Reintegrating the craft of Ops

Thijs van Leeuwen, Jeroen de Korte & Kim van Wilgen
nov 14, 2023 · 10 min lezen Engels
Annual report reintegrating the craft of ops

IT service delivery once entailed having physical and digital control of the whole tech environment, from the on-premises datacenter right up to the functional uptime of an application.

If there were an incident or a system went down, the engineer could visit their local datacenter, pull plugs and push buttons, undertaking manual procedures to get operations up and running. With the scope of resilience all under one roof, engineers could literally oversee the IT lifecycle and, used to getting their hands on the hardware, they knew what to look for.

But when the public cloud became a fixture in the digital ecosystem, this changed. Offering unprecedented elasticity and scalability, the cloud encouraged widespread adoption of an OpEx model for IT spending, permitting smaller upfront investments and easy purchases via the credit card on file. With hosting and management handled by another party not only off premises, but usually in a land far away, the cloud introduced many layers of abstraction and shared service models. This reduced the operational upkeep work that had gone into running stacks locally and redirected the attention of engineers from ensuring the resilience of on-premises infrastructure to supporting the velocity of development.

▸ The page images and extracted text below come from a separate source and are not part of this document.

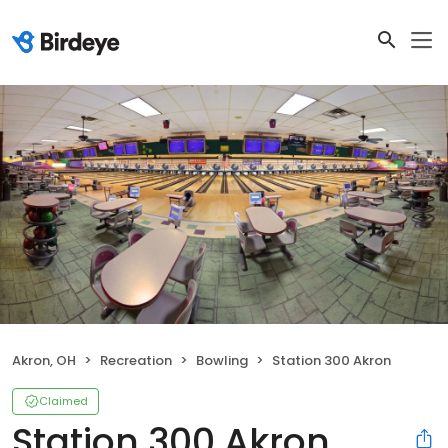
Akron, OH
Recreation
Bowling
Station 300 Akron
Claimed
Station 300 Akron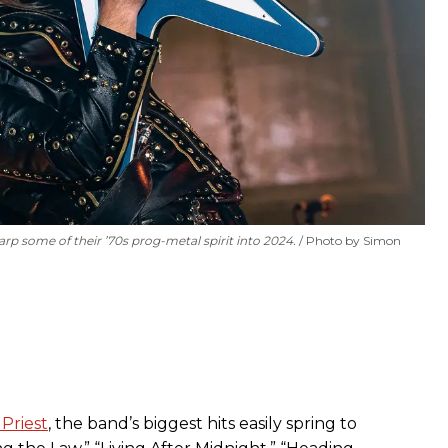
rp some of their ’70s prog-metal spirit into 2024.
Photo by Simon
Priest
, the band’s biggest hits easily spring to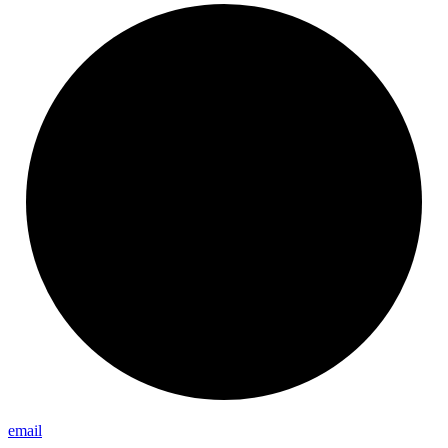
email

It’s been about 15 years since the work of operations engineers (Ops) combined with the work of development engineers (Dev), coalescing into the DevOps model. While DevOps revolutionized how teams collaborate and the pace of product development and delivery, the need for speed still prevails across organizations. In an unpredictable world with fast-moving markets and exponentially complex IT landscapes, many organizations struggle with the processes that control their daily business. They feel they must choose between the resilience emphasized by Ops and the velocity driven by Dev. Yet, for Schuberg Philis and the enterprises we partner with, it’s not a tradeoff. Organizations can have both by adopting a holistic view of resilience and, within it, reintegrating the role of Ops today.

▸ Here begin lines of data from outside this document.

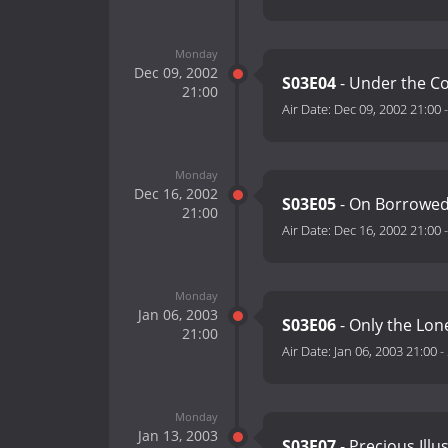
Monday
Dec 09, 2002
S03E04
- Under the C
21:00
Air Date:
Dec 09, 2002 21:00
Monday
Dec 16, 2002
S03E05
- On Borrowed
21:00
Air Date:
Dec 16, 2002 21:00
Monday
Jan 06, 2003
S03E06
- Only the Lon
21:00
Air Date:
Jan 06, 2003 21:00
-
Monday
Jan 13, 2003
S03E07
- Precious Illu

“Offering unprecedented elasticity and scalability, the cloud encouraged widespread adoption of an OpEx model for IT spending.”

The craft of Ops
At its core, we see Ops as a craft and consider its engineers craftspeople. The concept of craftsmanship is fitting because it carries the connotation of expertise, spending hours learning a skill or a skillset and hand-tailoring its application in any given project. Ops engineers are masters at keeping an organization in working order, and there’s good reason to include them on a team from day one of any plan-build-run trajectory – rather than just call them in when there’s a problem. These engineers have honed their expertise by cycling through real-life incident responses and learning on the job what an evolving organization needs to preserve their performance.

Having engineers positioned to provide advanced Ops support to an organization’s respective DevOps teams is key. This dedicated group of engineers can think from the ground up, taking what the enterprise needs as the starting point rather than making operational decisions based on what available assets, such as the cloud, can offer. Thanks to their lived experience, Ops engineers often have an instinctive ability to make these assessments. This enables them to draw clear boundaries to help protect an organization. For example, they can forecast how a change will impact an organization years later and, in response, prioritize the most critical components to take care of in the present day. They can specify the bare-minimum requirements to implement measures for disaster avoidance. These kinds of operational insights translate contemporary IT choices into long-term business consequences.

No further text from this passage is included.